Also read: Purvankara plans 10 mn sq feet of launches this fiscal
Below is the transcript of the interview.
Q: A piece of news has been doing the rounds that Puravankara has entered the Coimbatore market. Can you just take us through your plans there and how aggressive do you plan to be and why exactly would it be a lucrative market for you?
A: The potential in the Coimbatore market is very good and there are not too many large players in it. We had one launch about a year and a half ago under the Puravankara brand and it did exceptionally well. We had a recent launch under the [affordable housing arm] Provident brand again in Coimbatore and that has also sold very well for us.
So, it may not be a very large market in terms of size but definitely a niche market and we will look at a couple of more projects there.
Q: Can you give us an idea of how Q3 has been? We are just about two days to end the quarter, how much could you sell by way of flats?
A: In terms of a quarter it has been very stable. Firstly, new launches have done exceptionally well. We had a recent launch where we sold almost 52 percent within the first 15 days itself. Second, even in terms of pricing, we have gotten very good pricing; an average pricing of close to Rs 5,300 a square foot.
Ongoing projects launched in the last one year have also been selling well.
Q: Average realisations would be higher than the Rs 5100 a square foot odd you reported in the Q2?
A: If you compare March to September average realisations for Purvankara have gone up almost 20 percent to Rs 5,200 a square foot. For Provident, it has gone up 23 percent at Rs 3700 a square foot.
Q: Would you have recovered from all of the cost overruns within the legacy projects that actually pulled down EBITDA in the previous quarter or is that a niggling problem still?
A: Most of it is out of the way. However, for one or two projects again, there should not be any large increases in terms of cost.
Q: I just wanted to focus on the point that you brought up with regards to the sales or the 52 percent of pre-sales that you have seen in a particular project. Could you just highlight which area that was in?
A: This was in South Bangalore. The project is called Purva Westend. We pre-launched that about 15 days ago and it is about 1.1 million square feet. We put up about 400 units and closed a little over 300 apartments in the last 15 days. It is a mix of two and three bedrooms, average size there is about 1400 square foot. It is south of Bangalore on Hosur Road, which is very active in terms of the IT offices population.
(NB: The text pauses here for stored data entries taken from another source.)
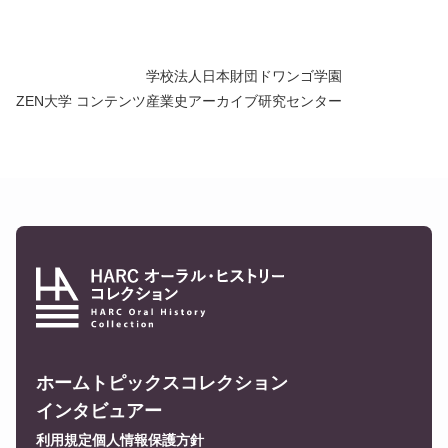
学校法人日本財団ドワンゴ学園
ZEN大学 コンテンツ産業史アーカイブ研究センター
ホーム
トピックス
コレクション
インタビュアー
利用規定
個人情報保護方針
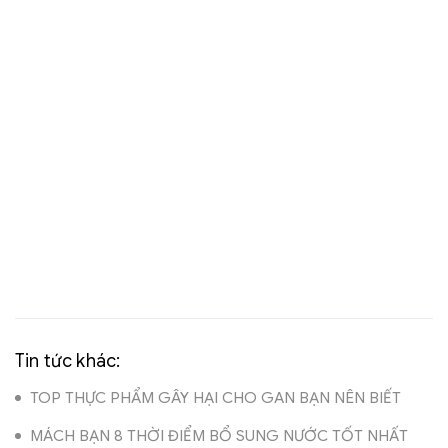
Tin tức khác:
TOP THỰC PHẨM GÂY HẠI CHO GAN BẠN NÊN BIẾT
MÁCH BẠN 8 THỜI ĐIỂM BỔ SUNG NƯỚC TỐT NHẤT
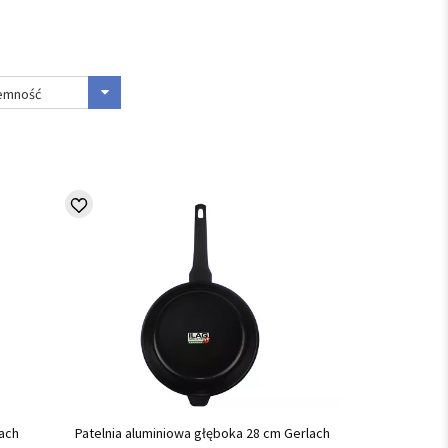
jemność
lach
Patelnia aluminiowa głęboka 28 cm Gerlach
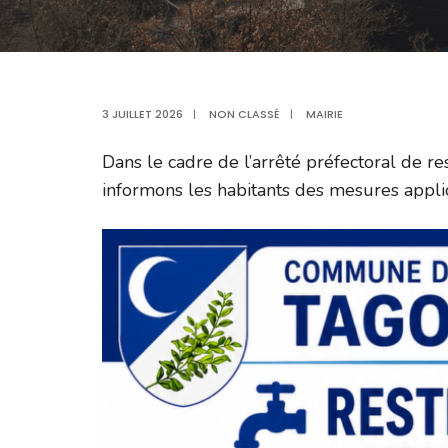
3 JUILLET 2026
|
NON CLASSÉ
|
MAIRIE
Dans le cadre de l’arrêté préfectoral de re
informons les habitants des mesures applic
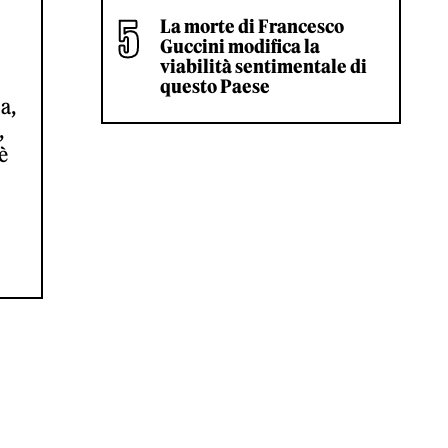
La morte di Francesco
Guccini modifica la
viabilità sentimentale di
questo Paese
a,
,
è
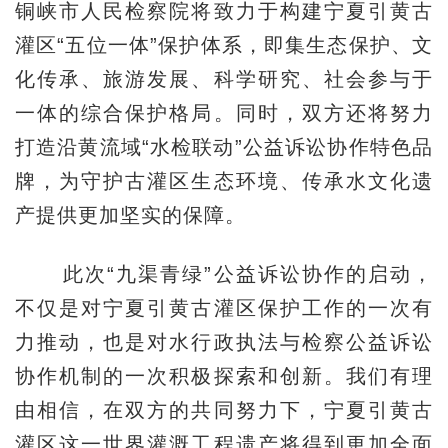
铜峡市人民检察院将致力于构建宁夏引黄古
灌区“五位一体”保护体系，即集生态保护、文
化传承、旅游发展、科学研究、社会参与于
一体的综合保护格局。同时，双方还将努力
打造沿黄流域“水检联动”公益诉讼协作特色品
牌，为守护古灌区生态环境、传承水文化遗
产提供更加坚实的保障。
此次“九渠青绿”公益诉讼协作的启动，
不仅是对宁夏引黄古灌区保护工作的一次有
力推动，也是对水行政执法与检察公益诉讼
协作机制的一次积极探索和创新。我们有理
由相信，在双方的共同努力下，宁夏引黄古
灌区这一世界灌溉工程遗产将得到更加全面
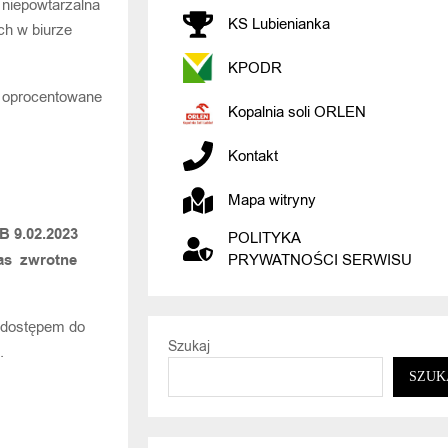
 niepowtarzalna
KS Lubienianka
ch w biurze
KPODR
ie oprocentowane
Kopalnia soli ORLEN
Kontakt
Mapa witryny
B 9.02.2023
POLITYKA
nas zwrotne
PRYWATNOŚCI SERWISU
 dostępem do
Szukaj
.
SZUK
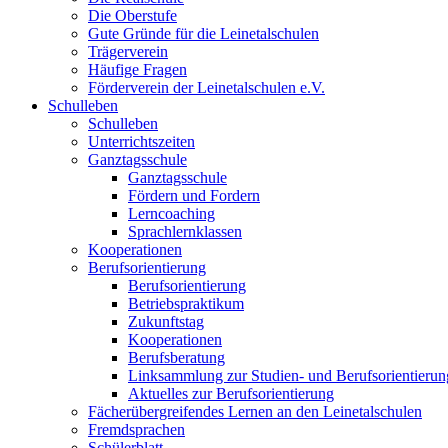
Die Oberstufe
Gute Gründe für die Leinetalschulen
Trägerverein
Häufige Fragen
Förderverein der Leinetalschulen e.V.
Schulleben
Schulleben
Unterrichtszeiten
Ganztagsschule
Ganztagsschule
Fördern und Fordern
Lerncoaching
Sprachlernklassen
Kooperationen
Berufsorientierung
Berufsorientierung
Betriebspraktikum
Zukunftstag
Kooperationen
Berufsberatung
Linksammlung zur Studien- und Berufsorientierun
Aktuelles zur Berufsorientierung
Fächerübergreifendes Lernen an den Leinetalschulen
Fremdsprachen
Schülerblatt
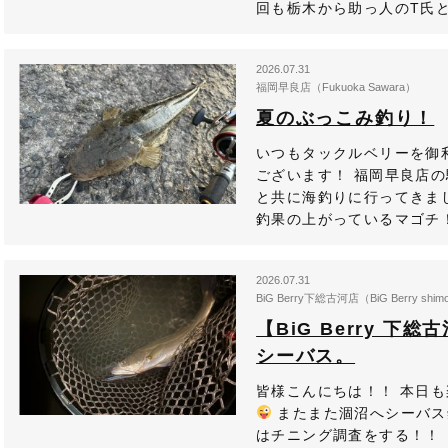
回も栃木から助っ人のT氏と
2026.07.31
福岡早良店（Fukuoka Sawara）
夏のぶっこみ釣り！
いつもタックルベリーを御
ございます！ 福岡早良店
と共に海釣りに行ってきま
釣果の上がっているマゴチ！
2026.07.31
BiG Berry下総古河店（BiG Berry shim
【BiG Berry 
シーバス。
皆様こんにちは！！ 本日
またまた涸沼へシーバス
はチニング調査をする！！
Q: How is business looking in 2014, at least the first half; whatever visibility you have? We have got strong numbers from IT companies plus some softening rates at least for new homeowners or borrowers. Will all this add up to a positive cocktail?
A: We are quite excited about 2014. We have a healthy and exciting pipeline of launches, close to 12 million square feet in the immediate future. The mix is about 8 million square feet under the Puravankara brand and about 4 million square feet under Provident. The 8 million under Puravankara would consist of about four projects in Bangalore and one in Chennai. The 4 million square feet of Provident are three in Bangalore. So, we are quite excited getting into 2014.
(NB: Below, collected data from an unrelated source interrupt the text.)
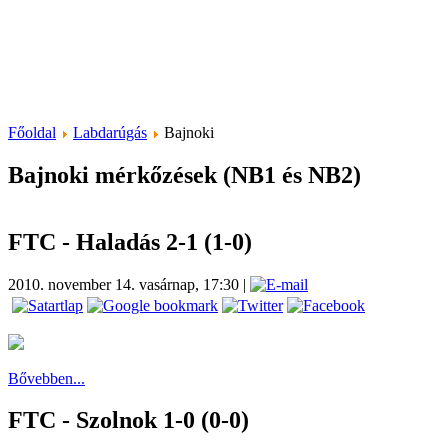
Főoldal
Labdarúgás
Bajnoki
Bajnoki mérkőzések (NB1 és NB2)
FTC - Haladás 2-1 (1-0)
2010. november 14. vasárnap, 17:30
|
Bővebben...
FTC - Szolnok 1-0 (0-0)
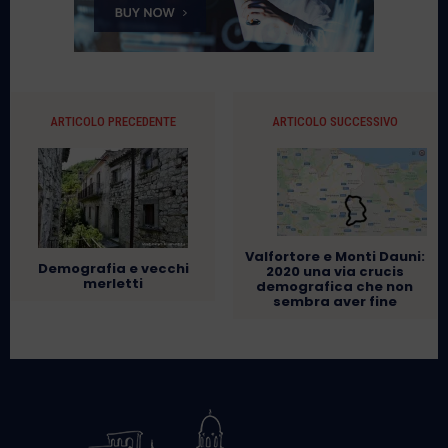
ARTICOLO PRECEDENTE
ARTICOLO SUCCESSIVO
Valfortore e Monti Dauni:
Demografia e vecchi
2020 una via crucis
merletti
demografica che non
sembra aver fine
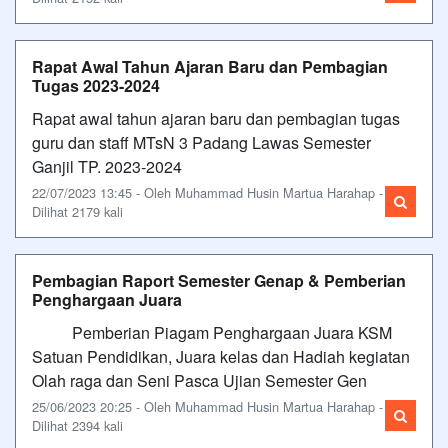
Rapat Awal Tahun Ajaran Baru dan Pembagian
Tugas 2023-2024
Rapat awal tahun ajaran baru dan pembagian tugas
guru dan staff MTsN 3 Padang Lawas Semester
Ganjil TP. 2023-2024
22/07/2023 13:45 - Oleh Muhammad Husin Martua Harahap -
Dilihat 2179 kali
Pembagian Raport Semester Genap & Pemberian
Penghargaan Juara
Pemberian Piagam Penghargaan Juara KSM
Satuan Pendidikan, Juara kelas dan Hadiah kegiatan
Olah raga dan Seni Pasca Ujian Semester Gen
25/06/2023 20:25 - Oleh Muhammad Husin Martua Harahap -
Dilihat 2394 kali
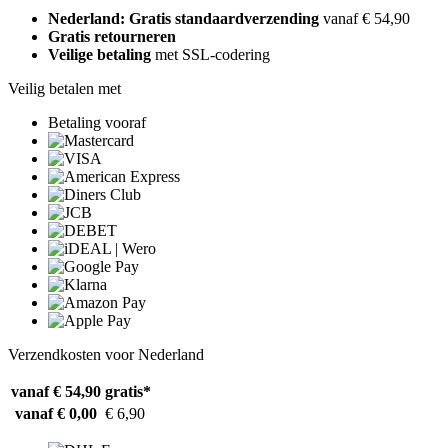
Nederland: Gratis standaardverzending
vanaf € 54,90
Gratis retourneren
Veilige betaling
met SSL-codering
Veilig betalen met
Betaling vooraf
Verzendkosten voor Nederland
vanaf € 54,90
gratis*
vanaf € 0,00
€ 6,90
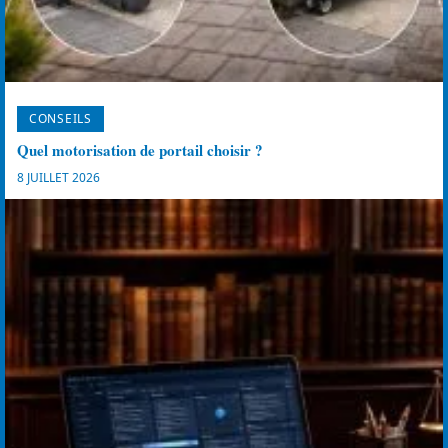
CONSEILS
Quel motorisation de portail choisir ?
8 JUILLET 2026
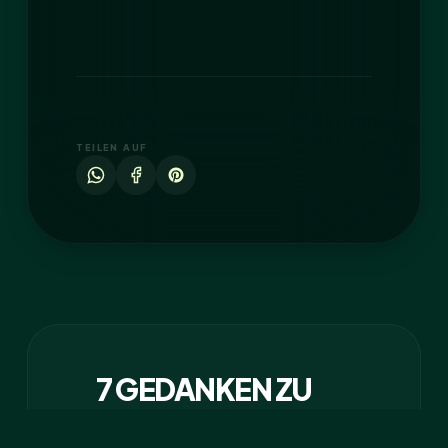
TEILEN AUF
7 GEDANKEN ZU
“BESINNLICHES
Q: How is the Bangalore market panning out because we have heard anecdotal evidence with regards to maybe inventory build up taking place but we have had other Bangalore-based companies come and speak about how they have also seen strong pre-sales taking place. What exactly are prices trading at, at this point in time for the Bangalore market and is there any sort of inventory build-up problem there?
A: One phenomenon that we have experienced lately is that we see excellent sales during pre-launch and launch. Then you see the run rate per project slowing down a little bit and towards completion, we see a very aggressive uptake. In terms of average pricing in Bangalore, it is in the range of about Rs 6000 a square foot. So, still very affordable I believe.
Q: You have finished your institutional placement programme as well as offer for sale (OFS). How comfortable would you be in terms of your balance sheet at this point in time? What is your net debt standing at and how does your cashflow pan out possibly in the second half?
A: The net debt-to-equity came down from 0.81 in March to 0.64 in September. The cost of debt has come down almost 60 bps. We are getting significant comfort from cash flows especially from our ready-to-move-in inventory which has been selling well for us. So, very comfortable right now.